■ WHAT IS NEEDED ■
Look for the word "screenshot" in the data below, and copy every line that holds it.

**** INPUT DATA ****

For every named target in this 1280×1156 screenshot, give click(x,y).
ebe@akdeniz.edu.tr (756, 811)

****
**** INPUT DATA ****

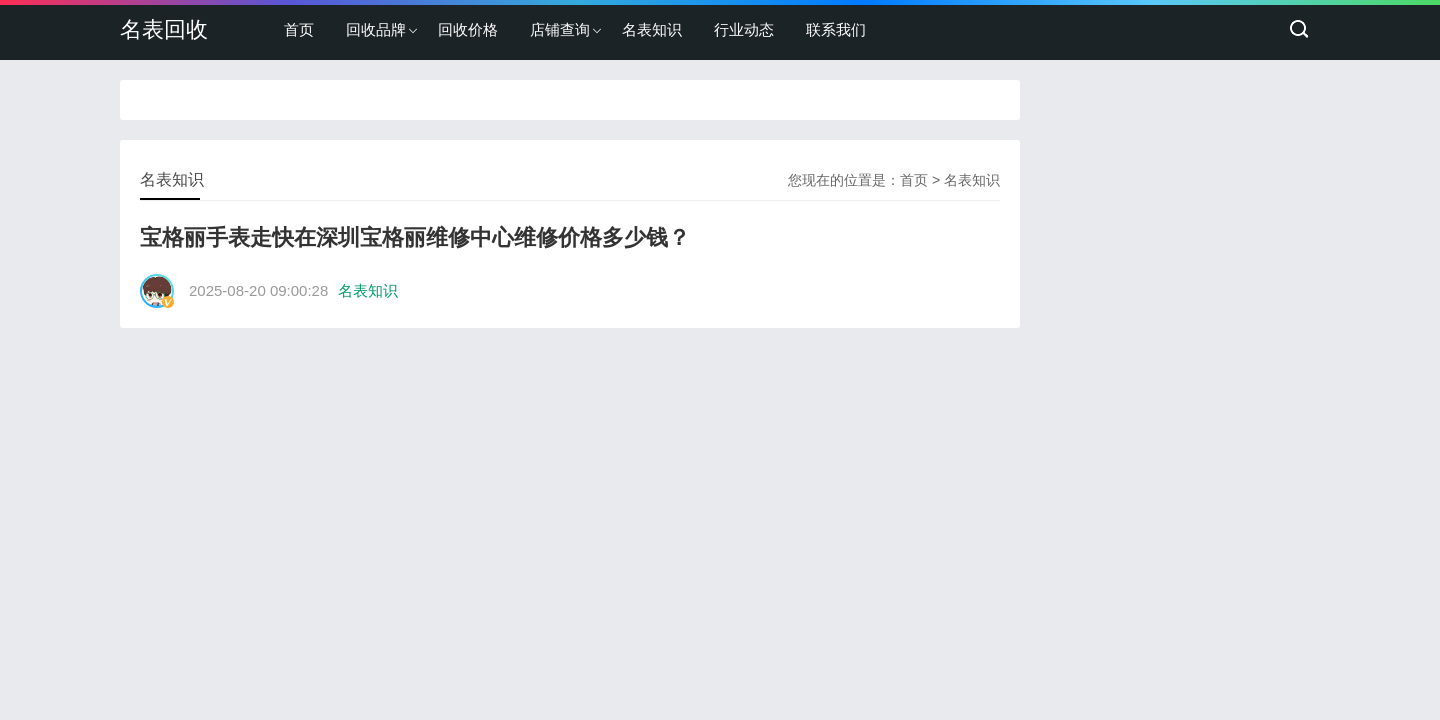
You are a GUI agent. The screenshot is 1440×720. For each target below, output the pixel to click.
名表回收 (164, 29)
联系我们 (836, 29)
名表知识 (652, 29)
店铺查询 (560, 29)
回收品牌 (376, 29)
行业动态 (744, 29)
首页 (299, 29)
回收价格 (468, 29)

****

■ SOLUTION TO THIS PROBLEM ■
For every named target in this 1280×1156 screenshot, give click(x,y).
You are a GUI agent. The screenshot is 1440×720. For each target below, output the pixel to click.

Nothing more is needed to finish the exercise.